Intelが2026年に投入予定の次世代CPU「Nova Lake」に、TSMCの最新2nmプロセスノードを採用する可能性が報じられた。TSMCの2nm技術はゲート・オール・アラウンド(GAA)構造を採用し、電力効率と性能の両立を実現する次世代半導体である。
Nova LakeはArrow Lakeの後継となり、デスクトップおよびハイエンドノートPC向けに展開される見通しで、ソケットには新型「LGA1954」が想定される。IntelはすでにTSMCの3nmを一部採用しており、2nm移行は自然な流れとも捉えられるが、自社開発の「18A」プロセスとの住み分けや戦略的棲み分けが焦点となる。
TSMCが量産体制を整える一方で、Intelは18Aで自社のGAA技術と裏面電源供給を先行投入し、性能と密度で優位性を狙う。Panther LakeやClearwater Forestなど18A世代の製品群も着々と準備が進んでおり、GAA技術を巡るIntelとTSMCの先端プロセス競争は、CPU開発とファウンドリ戦略の今後を左右する重要局面を迎えている。
TSMC製2nmプロセス採用の背景と技術的特徴

Intelが2026年に投入を計画する「Nova Lake」で、TSMCの2nmプロセスノードが採用される可能性が報じられている。TSMCの2nm技術は、従来のFinFETに代わりGAA(Gate-All-Around)トランジスタ構造を採用することで、電力漏れの大幅な低減と演算性能の向上を実現する。台湾・新竹の工場では試験生産が近く始まり、歩留まり改善の後、年後半には量産に入る見通しである。

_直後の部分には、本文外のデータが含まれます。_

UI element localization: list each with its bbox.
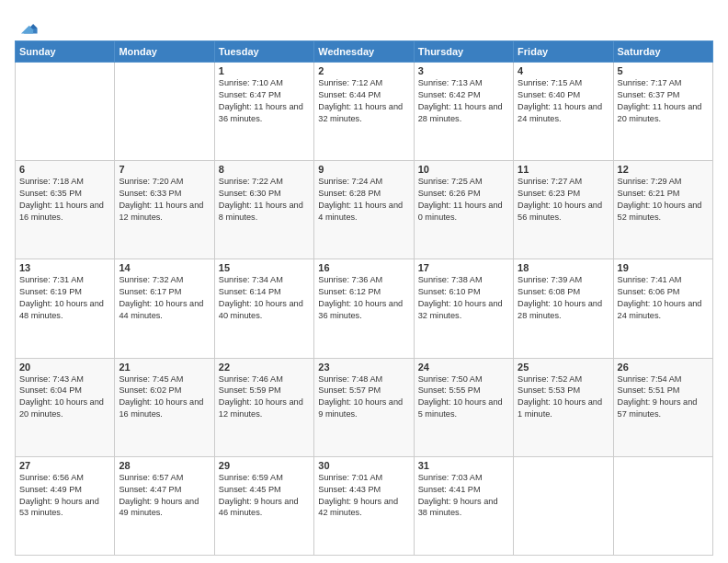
calendar-cell: 11Sunrise: 7:27 AM Sunset: 6:23 PM Dayli…	[514, 161, 613, 259]
weekday-header-tuesday: Tuesday	[214, 41, 313, 63]
day-number: 20	[19, 362, 110, 373]
calendar-table: SundayMondayTuesdayWednesdayThursdayFrid…	[15, 40, 713, 556]
day-info: Sunrise: 7:43 AM Sunset: 6:04 PM Dayligh…	[19, 373, 110, 421]
day-info: Sunrise: 7:25 AM Sunset: 6:26 PM Dayligh…	[418, 176, 509, 224]
week-row-3: 13Sunrise: 7:31 AM Sunset: 6:19 PM Dayli…	[16, 259, 713, 358]
logo-icon	[18, 15, 39, 35]
weekday-header-row: SundayMondayTuesdayWednesdayThursdayFrid…	[16, 41, 713, 63]
logo	[15, 15, 39, 35]
day-info: Sunrise: 7:36 AM Sunset: 6:12 PM Dayligh…	[318, 274, 409, 322]
day-number: 1	[219, 65, 310, 76]
day-info: Sunrise: 6:57 AM Sunset: 4:47 PM Dayligh…	[119, 472, 210, 520]
calendar-cell: 16Sunrise: 7:36 AM Sunset: 6:12 PM Dayli…	[314, 259, 414, 358]
calendar-cell	[613, 456, 712, 555]
day-number: 3	[418, 65, 509, 76]
day-info: Sunrise: 6:56 AM Sunset: 4:49 PM Dayligh…	[19, 472, 110, 520]
calendar-cell	[16, 63, 115, 161]
calendar-cell: 18Sunrise: 7:39 AM Sunset: 6:08 PM Dayli…	[514, 259, 613, 358]
day-info: Sunrise: 7:38 AM Sunset: 6:10 PM Dayligh…	[418, 274, 509, 322]
calendar-cell: 25Sunrise: 7:52 AM Sunset: 5:53 PM Dayli…	[514, 358, 613, 456]
calendar-cell: 9Sunrise: 7:24 AM Sunset: 6:28 PM Daylig…	[314, 161, 414, 259]
calendar-cell: 10Sunrise: 7:25 AM Sunset: 6:26 PM Dayli…	[414, 161, 513, 259]
weekday-header-sunday: Sunday	[16, 41, 115, 63]
calendar-cell: 4Sunrise: 7:15 AM Sunset: 6:40 PM Daylig…	[514, 63, 613, 161]
calendar-cell: 24Sunrise: 7:50 AM Sunset: 5:55 PM Dayli…	[414, 358, 513, 456]
calendar-cell: 22Sunrise: 7:46 AM Sunset: 5:59 PM Dayli…	[214, 358, 313, 456]
weekday-header-wednesday: Wednesday	[314, 41, 414, 63]
day-info: Sunrise: 7:12 AM Sunset: 6:44 PM Dayligh…	[318, 77, 409, 125]
day-number: 5	[618, 65, 709, 76]
day-info: Sunrise: 7:10 AM Sunset: 6:47 PM Dayligh…	[219, 77, 310, 125]
calendar-cell: 20Sunrise: 7:43 AM Sunset: 6:04 PM Dayli…	[16, 358, 115, 456]
day-info: Sunrise: 7:22 AM Sunset: 6:30 PM Dayligh…	[219, 176, 310, 224]
day-number: 30	[318, 460, 409, 471]
day-info: Sunrise: 7:01 AM Sunset: 4:43 PM Dayligh…	[318, 472, 409, 520]
day-info: Sunrise: 7:46 AM Sunset: 5:59 PM Dayligh…	[219, 373, 310, 421]
day-number: 15	[219, 262, 310, 273]
day-info: Sunrise: 7:48 AM Sunset: 5:57 PM Dayligh…	[318, 373, 409, 421]
day-info: Sunrise: 7:50 AM Sunset: 5:55 PM Dayligh…	[418, 373, 509, 421]
day-info: Sunrise: 7:13 AM Sunset: 6:42 PM Dayligh…	[418, 77, 509, 125]
calendar-cell: 15Sunrise: 7:34 AM Sunset: 6:14 PM Dayli…	[214, 259, 313, 358]
calendar-cell: 6Sunrise: 7:18 AM Sunset: 6:35 PM Daylig…	[16, 161, 115, 259]
day-number: 27	[19, 460, 110, 471]
day-info: Sunrise: 7:24 AM Sunset: 6:28 PM Dayligh…	[318, 176, 409, 224]
day-number: 16	[318, 262, 409, 273]
week-row-1: 1Sunrise: 7:10 AM Sunset: 6:47 PM Daylig…	[16, 63, 713, 161]
day-number: 28	[119, 460, 210, 471]
calendar-cell: 17Sunrise: 7:38 AM Sunset: 6:10 PM Dayli…	[414, 259, 513, 358]
day-info: Sunrise: 7:29 AM Sunset: 6:21 PM Dayligh…	[618, 176, 709, 224]
day-info: Sunrise: 7:52 AM Sunset: 5:53 PM Dayligh…	[518, 373, 609, 421]
day-info: Sunrise: 7:45 AM Sunset: 6:02 PM Dayligh…	[119, 373, 210, 421]
day-info: Sunrise: 7:17 AM Sunset: 6:37 PM Dayligh…	[618, 77, 709, 125]
day-info: Sunrise: 7:54 AM Sunset: 5:51 PM Dayligh…	[618, 373, 709, 421]
calendar-cell: 1Sunrise: 7:10 AM Sunset: 6:47 PM Daylig…	[214, 63, 313, 161]
calendar-cell: 5Sunrise: 7:17 AM Sunset: 6:37 PM Daylig…	[613, 63, 712, 161]
day-number: 12	[618, 164, 709, 175]
calendar-cell: 29Sunrise: 6:59 AM Sunset: 4:45 PM Dayli…	[214, 456, 313, 555]
day-info: Sunrise: 7:03 AM Sunset: 4:41 PM Dayligh…	[418, 472, 509, 520]
day-info: Sunrise: 7:18 AM Sunset: 6:35 PM Dayligh…	[19, 176, 110, 224]
day-number: 11	[518, 164, 609, 175]
day-number: 8	[219, 164, 310, 175]
day-number: 29	[219, 460, 310, 471]
day-number: 17	[418, 262, 509, 273]
day-number: 6	[19, 164, 110, 175]
calendar-cell	[115, 63, 214, 161]
day-number: 24	[418, 362, 509, 373]
calendar-cell: 7Sunrise: 7:20 AM Sunset: 6:33 PM Daylig…	[115, 161, 214, 259]
weekday-header-friday: Friday	[514, 41, 613, 63]
calendar-cell: 3Sunrise: 7:13 AM Sunset: 6:42 PM Daylig…	[414, 63, 513, 161]
day-number: 14	[119, 262, 210, 273]
day-number: 7	[119, 164, 210, 175]
day-number: 23	[318, 362, 409, 373]
header	[15, 11, 713, 35]
calendar-cell: 19Sunrise: 7:41 AM Sunset: 6:06 PM Dayli…	[613, 259, 712, 358]
calendar-cell: 26Sunrise: 7:54 AM Sunset: 5:51 PM Dayli…	[613, 358, 712, 456]
day-number: 4	[518, 65, 609, 76]
calendar-cell: 30Sunrise: 7:01 AM Sunset: 4:43 PM Dayli…	[314, 456, 414, 555]
day-number: 25	[518, 362, 609, 373]
calendar-cell: 13Sunrise: 7:31 AM Sunset: 6:19 PM Dayli…	[16, 259, 115, 358]
day-number: 18	[518, 262, 609, 273]
calendar-cell: 28Sunrise: 6:57 AM Sunset: 4:47 PM Dayli…	[115, 456, 214, 555]
day-info: Sunrise: 7:34 AM Sunset: 6:14 PM Dayligh…	[219, 274, 310, 322]
day-number: 2	[318, 65, 409, 76]
day-info: Sunrise: 7:20 AM Sunset: 6:33 PM Dayligh…	[119, 176, 210, 224]
day-number: 26	[618, 362, 709, 373]
day-info: Sunrise: 7:32 AM Sunset: 6:17 PM Dayligh…	[119, 274, 210, 322]
calendar-page: SundayMondayTuesdayWednesdayThursdayFrid…	[0, 0, 728, 563]
week-row-4: 20Sunrise: 7:43 AM Sunset: 6:04 PM Dayli…	[16, 358, 713, 456]
day-info: Sunrise: 7:27 AM Sunset: 6:23 PM Dayligh…	[518, 176, 609, 224]
day-number: 21	[119, 362, 210, 373]
calendar-cell: 23Sunrise: 7:48 AM Sunset: 5:57 PM Dayli…	[314, 358, 414, 456]
calendar-cell: 27Sunrise: 6:56 AM Sunset: 4:49 PM Dayli…	[16, 456, 115, 555]
weekday-header-saturday: Saturday	[613, 41, 712, 63]
week-row-2: 6Sunrise: 7:18 AM Sunset: 6:35 PM Daylig…	[16, 161, 713, 259]
day-number: 31	[418, 460, 509, 471]
day-number: 9	[318, 164, 409, 175]
weekday-header-monday: Monday	[115, 41, 214, 63]
day-number: 19	[618, 262, 709, 273]
day-number: 13	[19, 262, 110, 273]
calendar-cell: 8Sunrise: 7:22 AM Sunset: 6:30 PM Daylig…	[214, 161, 313, 259]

このプロセス技術はAppleのiPhone 18 ProやAMDの一部チップにも採用される予定であり、Nova Lakeがこれらと並ぶ形で市場に投入されれば、Intel製CPUとしては初めてTSMC製GAA構造を取り入れた製品となる。TSMCとIntelの両社は現時点で公式なコメントを避けているが、Intelが先にCore Ultra 200「Arrow Lake」でTSMCの3nmプロセスをCompute Tileに使用した前例を踏まえれば、同様の戦略的分業は合理的な判断である。
本件が実現すれば、Intelは独自の製造技術である「18A」と外部の最先端技術を並行活用するハイブリッドな開発体制を本格化させることになる。これは、製造能力と技術投資の分散によるリスクヘッジ、ならびに競合他社に対する技術革新のスピード向上を狙ったものと捉えられる。
Nova Lakeのプラットフォーム刷新とソケットLGA1954の導入可能性
Tom’s Hardwareなど複数の情報筋によれば、Nova Lake世代では新しいCPUソケット「LGA1954」の採用が計画されている。このソケットは2,000本を超えるピン数を持つ可能性があり、電力供給や信号伝達の精度を格段に向上させる仕様が求められている。リーカーの「Olrak」が公開した資料には、LGA1954に言及したジグモデルや電圧レギュレータの試験装置の存在も確認されており、開発の具体的な段階にあることを示唆している。
高性能化が進む中でのソケット刷新は、物理的なインターフェース設計の見直しと同義であり、マザーボードや冷却機構の大幅な改変も伴う。この動きは、デスクトップやハイエンドノートPC市場における次世代製品の再定義につながるもので、エコシステム全体に与える影響は決して小さくない。
一方、Intelが進める「18A」プロセスの進展も並行しており、Nova LakeではTSMCとの協業技術と、自社開発技術との両立が図られる可能性がある。複数の先端プロセスを同時進行で投入する構想は、競合AMDとの差別化を意識したものと見られ、アーキテクチャ設計と製造プロセスの双方での柔軟な対応力が求められる。
Intelの18A戦略とPanther LakeおよびClearwater Forestの展開
Intelは自社製造プロセス「18A」の商用展開に向け、GAAトランジスタおよび裏面電源供給(BSPDN)を組み込んだ新アーキテクチャを準備中である。VLSI 2025シンポジウムの技術資料によれば、18AはIntel 3と比較してトランジスタ密度を30%以上高めるとされ、Panther LakeやClearwater Forestといった次世代プロセッサ群への適用が予定されている。
Panther Lakeは省電力ノートPC向けの「Core Ultra 200V」の後継として2025年後半に市場投入が計画されており、Clearwater Forestは2026年に登場予定のサーバー向けCPUとして位置付けられる。これにより、Intelは消費電力、性能、集積度の三点で競合に対抗しうる構造を固める。
一方で、TSMCが2027年の「A16」ノードで裏面電源供給技術を導入予定であることから、Intelの先行実装が実際の競争力として機能するかは今後の量産品質と市場導入のタイミングに左右される。TSMCの量産スケジュールと比較した場合、Intelの技術優位性が一過性のものに留まらないためには、製品化と供給網における一貫性が極めて重要となる。